Although Webb’s show pointedly focuses on Campbell’s career and not the disease, he says he fully supports Alzheimer’s charities, and plans to play his own 70th birthday concert in New York this summer as an Alzheimer’s benefit. On Tuesday, he’ll perform the show in Nashville as a belated 80th birthday celebration for Campbell, with Glen’s children Ashley, Shannon and Cal opening the show. (Ashley may be emerging as a star in her own right on the strength of “Remembering,” a song about her father that she recently featured in a video with home-movie clips.)
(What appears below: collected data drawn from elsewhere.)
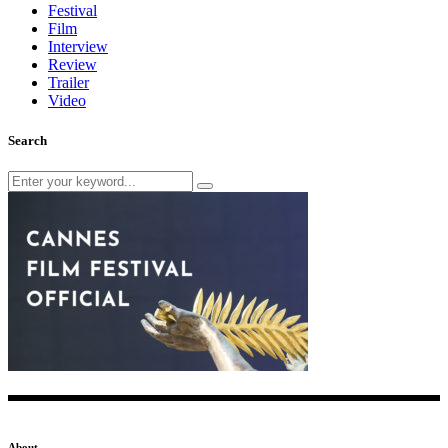
Festival
Film
Interview
Review
Trailer
Video
Search
Search
for:
About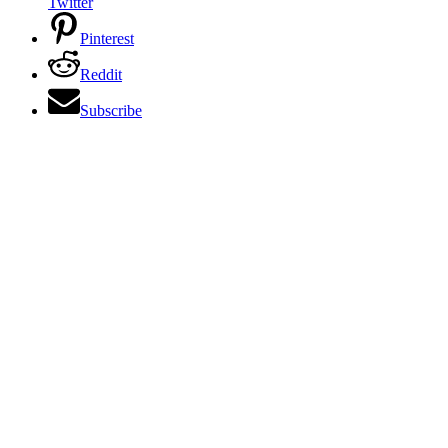
Twitter
Pinterest
Reddit
Subscribe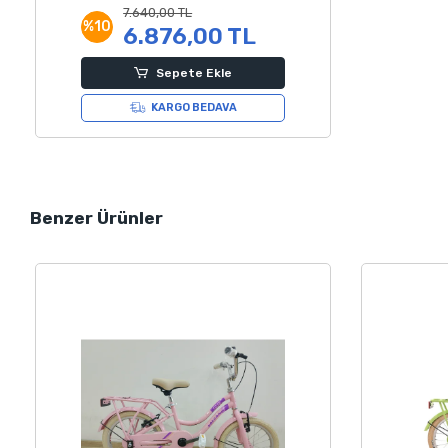
7.640,00 TL
%10
6.876,00 TL
Sepete Ekle
KARGO BEDAVA
Benzer Ürünler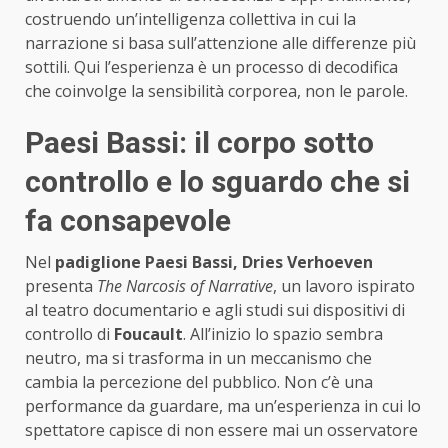
costruendo un’intelligenza collettiva in cui la
narrazione si basa sull’attenzione alle differenze più
sottili. Qui l’esperienza è un processo di decodifica
che coinvolge la sensibilità corporea, non le parole.
Paesi Bassi: il corpo sotto
controllo e lo sguardo che si
fa consapevole
Nel
padiglione Paesi Bassi, Dries Verhoeven
presenta
The Narcosis of Narrative
, un lavoro ispirato
al teatro documentario e agli studi sui dispositivi di
controllo di
Foucault
. All’inizio lo spazio sembra
neutro, ma si trasforma in un meccanismo che
cambia la percezione del pubblico. Non c’è una
performance da guardare, ma un’esperienza in cui lo
spettatore capisce di non essere mai un osservatore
“But for this disease, he probably would be playing a concert somewhere today,” Webb said of Campbell. “Even when assaulted in such an outrageous way by this devious and vicious disease, he was still walking out onstage and playing his show. He was doing an excellent job performing with stage-4 Alzheimer’s, which had a lot of medical people scratching their noggins saying, ‘How is this possible?’

“The reason it was possible was because the musical part of him, the core of him that formed when he was a child, was so strong and indestructible that it was the very last thing to fade.”